Les technologies d’eye-tracking sont aujourd’hui mobilisées par la recherche marketing. À l’âge de l’économie de l’attention, on scrute méthodiquement le regard de l’utilisateur ou du client afin de mieux le capter. On produit ainsi des « cartes thermiques » des mouvements des yeux qui permettent de faire des « tests d’usabilité » et de choisir la design route la plus efficace pour un graphisme donné.
Cette méthode d’analyse s’applique au design des pages web, au packaging des produits, mais aussi à l’architecture même des espaces de vente. Certains magasins couplent aujourd’hui les vidéos de leurs caméras de surveillance au signal des smartphones captés sur leur réseau wifi afin de retracer les déambulations de leurs clients27. Dans l’espace physique, le client est un œil, mais un œil qui a des jambes. En fonction des données comportementales ainsi recueillies, on pourra reconfigurer la disposition de l’espace de vente afin d’optimiser ses propriétés de capture de l’attention.
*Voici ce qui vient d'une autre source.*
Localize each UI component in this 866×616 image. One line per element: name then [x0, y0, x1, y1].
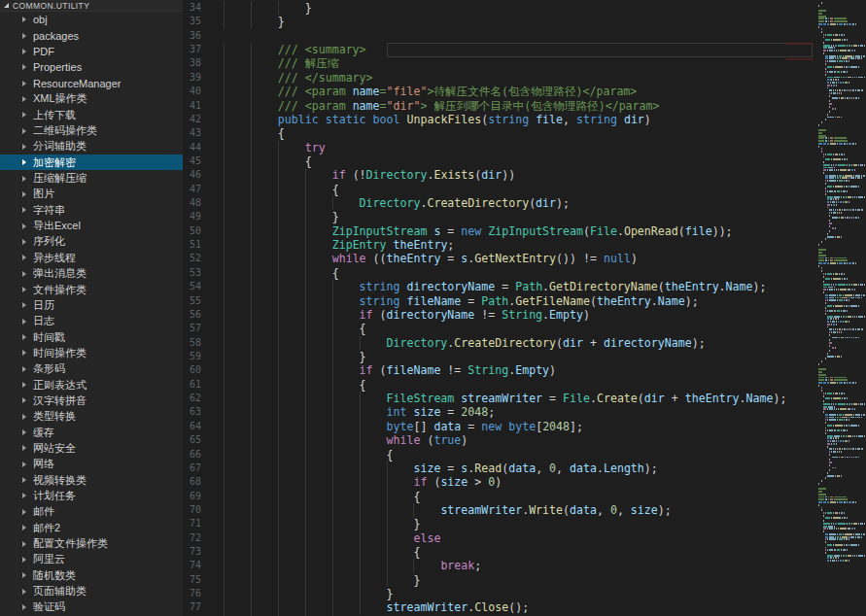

Malgré la ressemblance entre ces graphes et ceux des Gilbreth, le type de normativité à l’œuvre n’est pas le même. Le rapport salarial est structuré par un rapport de contrainte qui donne fondamentalement à la norme une valeur de commandement. Dans la sphère marchande, c’est par des moyens plus détournés qu’un schème d’activité se trouve prescrit à des corps. En ce cas, la stratégie consiste à redessiner l’espace du visible afin d’orienter et d’aimanter les mobilités oculaires et corporelles selon des itinéraires de navigation préétablis. Cette normativité procède selon des tactiques de captation par design.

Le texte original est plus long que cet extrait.